Data for processing:
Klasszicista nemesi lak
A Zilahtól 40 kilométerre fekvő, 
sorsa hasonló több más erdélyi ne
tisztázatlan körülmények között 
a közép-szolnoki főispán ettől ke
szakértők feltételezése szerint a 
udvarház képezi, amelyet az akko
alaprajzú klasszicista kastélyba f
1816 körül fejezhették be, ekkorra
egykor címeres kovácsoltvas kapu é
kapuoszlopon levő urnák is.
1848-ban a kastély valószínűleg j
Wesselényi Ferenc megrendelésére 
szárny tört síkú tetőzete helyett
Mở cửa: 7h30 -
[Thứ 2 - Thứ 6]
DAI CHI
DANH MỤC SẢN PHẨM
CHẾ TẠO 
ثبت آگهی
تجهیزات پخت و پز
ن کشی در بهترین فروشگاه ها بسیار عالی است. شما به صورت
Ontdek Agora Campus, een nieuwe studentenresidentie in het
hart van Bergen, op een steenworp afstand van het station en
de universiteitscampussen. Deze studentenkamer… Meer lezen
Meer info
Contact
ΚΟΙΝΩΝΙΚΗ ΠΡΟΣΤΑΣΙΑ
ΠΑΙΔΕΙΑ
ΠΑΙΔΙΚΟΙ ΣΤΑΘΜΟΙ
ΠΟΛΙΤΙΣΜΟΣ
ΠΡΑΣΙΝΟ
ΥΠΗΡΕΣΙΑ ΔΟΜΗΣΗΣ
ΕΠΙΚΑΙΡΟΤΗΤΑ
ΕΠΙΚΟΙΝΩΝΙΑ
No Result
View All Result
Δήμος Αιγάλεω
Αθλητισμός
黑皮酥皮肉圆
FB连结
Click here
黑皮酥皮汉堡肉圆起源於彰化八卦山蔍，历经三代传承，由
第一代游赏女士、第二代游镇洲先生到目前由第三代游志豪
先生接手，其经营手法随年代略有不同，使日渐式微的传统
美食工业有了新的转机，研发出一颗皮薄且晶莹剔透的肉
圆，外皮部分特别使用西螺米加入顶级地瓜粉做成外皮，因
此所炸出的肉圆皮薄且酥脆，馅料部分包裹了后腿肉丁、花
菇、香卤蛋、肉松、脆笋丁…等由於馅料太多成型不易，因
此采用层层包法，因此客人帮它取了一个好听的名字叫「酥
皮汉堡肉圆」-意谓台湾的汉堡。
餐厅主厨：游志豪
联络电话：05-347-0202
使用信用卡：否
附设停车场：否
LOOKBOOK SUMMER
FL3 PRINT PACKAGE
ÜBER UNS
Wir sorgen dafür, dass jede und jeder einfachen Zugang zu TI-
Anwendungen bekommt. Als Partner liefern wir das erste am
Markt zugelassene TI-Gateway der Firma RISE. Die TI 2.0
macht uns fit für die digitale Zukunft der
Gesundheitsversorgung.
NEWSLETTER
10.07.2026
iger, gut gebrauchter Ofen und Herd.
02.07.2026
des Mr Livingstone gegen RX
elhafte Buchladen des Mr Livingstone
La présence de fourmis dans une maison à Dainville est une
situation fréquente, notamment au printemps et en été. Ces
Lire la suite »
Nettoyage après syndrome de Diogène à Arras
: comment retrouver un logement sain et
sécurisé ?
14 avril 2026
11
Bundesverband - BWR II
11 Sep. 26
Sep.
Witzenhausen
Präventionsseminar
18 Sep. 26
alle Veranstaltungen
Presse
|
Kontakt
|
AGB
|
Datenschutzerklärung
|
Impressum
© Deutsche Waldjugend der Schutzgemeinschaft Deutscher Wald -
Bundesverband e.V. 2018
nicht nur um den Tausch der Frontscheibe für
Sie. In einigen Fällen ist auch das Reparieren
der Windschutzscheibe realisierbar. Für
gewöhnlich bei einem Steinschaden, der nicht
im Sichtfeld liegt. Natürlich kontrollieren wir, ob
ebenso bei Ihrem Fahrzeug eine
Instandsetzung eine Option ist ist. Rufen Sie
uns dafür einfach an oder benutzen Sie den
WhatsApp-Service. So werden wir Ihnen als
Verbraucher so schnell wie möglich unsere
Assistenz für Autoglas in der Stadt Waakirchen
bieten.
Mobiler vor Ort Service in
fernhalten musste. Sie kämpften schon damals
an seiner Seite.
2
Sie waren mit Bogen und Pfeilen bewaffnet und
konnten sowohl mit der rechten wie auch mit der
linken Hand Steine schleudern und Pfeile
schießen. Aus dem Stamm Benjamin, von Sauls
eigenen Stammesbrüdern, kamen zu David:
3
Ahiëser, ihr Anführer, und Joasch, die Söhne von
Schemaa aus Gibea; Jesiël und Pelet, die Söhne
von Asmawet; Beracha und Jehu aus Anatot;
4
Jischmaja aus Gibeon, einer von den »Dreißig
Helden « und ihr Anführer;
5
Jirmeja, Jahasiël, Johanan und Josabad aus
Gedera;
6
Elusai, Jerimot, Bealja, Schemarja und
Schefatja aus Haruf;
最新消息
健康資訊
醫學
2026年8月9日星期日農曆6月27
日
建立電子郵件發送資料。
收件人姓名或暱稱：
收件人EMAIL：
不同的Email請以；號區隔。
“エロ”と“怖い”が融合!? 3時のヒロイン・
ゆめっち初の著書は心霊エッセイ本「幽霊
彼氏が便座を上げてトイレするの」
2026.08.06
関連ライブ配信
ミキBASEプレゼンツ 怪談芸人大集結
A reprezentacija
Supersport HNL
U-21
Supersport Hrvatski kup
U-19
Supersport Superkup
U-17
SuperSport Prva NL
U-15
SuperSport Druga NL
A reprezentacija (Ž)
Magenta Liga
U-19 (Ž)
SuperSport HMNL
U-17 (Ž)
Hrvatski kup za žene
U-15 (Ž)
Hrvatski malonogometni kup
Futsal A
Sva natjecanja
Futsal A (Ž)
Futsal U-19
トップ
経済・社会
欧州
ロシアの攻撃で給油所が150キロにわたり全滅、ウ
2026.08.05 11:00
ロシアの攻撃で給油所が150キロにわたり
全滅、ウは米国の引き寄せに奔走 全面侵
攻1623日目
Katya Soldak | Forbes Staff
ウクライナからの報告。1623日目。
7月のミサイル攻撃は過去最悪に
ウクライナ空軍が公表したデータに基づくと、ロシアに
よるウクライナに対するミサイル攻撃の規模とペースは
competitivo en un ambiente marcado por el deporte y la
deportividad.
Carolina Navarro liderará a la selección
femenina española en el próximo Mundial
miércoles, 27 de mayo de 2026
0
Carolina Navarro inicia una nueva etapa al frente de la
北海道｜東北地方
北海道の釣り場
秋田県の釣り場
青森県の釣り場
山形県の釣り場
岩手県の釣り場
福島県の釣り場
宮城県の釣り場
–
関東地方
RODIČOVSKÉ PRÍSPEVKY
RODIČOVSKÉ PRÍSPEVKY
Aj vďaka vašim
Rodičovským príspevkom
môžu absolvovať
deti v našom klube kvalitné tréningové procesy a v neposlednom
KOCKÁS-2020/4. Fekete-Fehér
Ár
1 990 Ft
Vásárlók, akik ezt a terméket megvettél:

Problem statement: Give only the lines from the one holding "2026.08.05 11:00" through the one holding "Carolina Navarro liderará a la selección", each restated exactly as it appears above.

Reply to the exercise:
2026.08.05 11:00
ロシアの攻撃で給油所が150キロにわたり
全滅、ウは米国の引き寄せに奔走 全面侵
攻1623日目
Katya Soldak | Forbes Staff
ウクライナからの報告。1623日目。
7月のミサイル攻撃は過去最悪に
ウクライナ空軍が公表したデータに基づくと、ロシアに
よるウクライナに対するミサイル攻撃の規模とペースは
competitivo en un ambiente marcado por el deporte y la
deportividad.
Carolina Navarro liderará a la selección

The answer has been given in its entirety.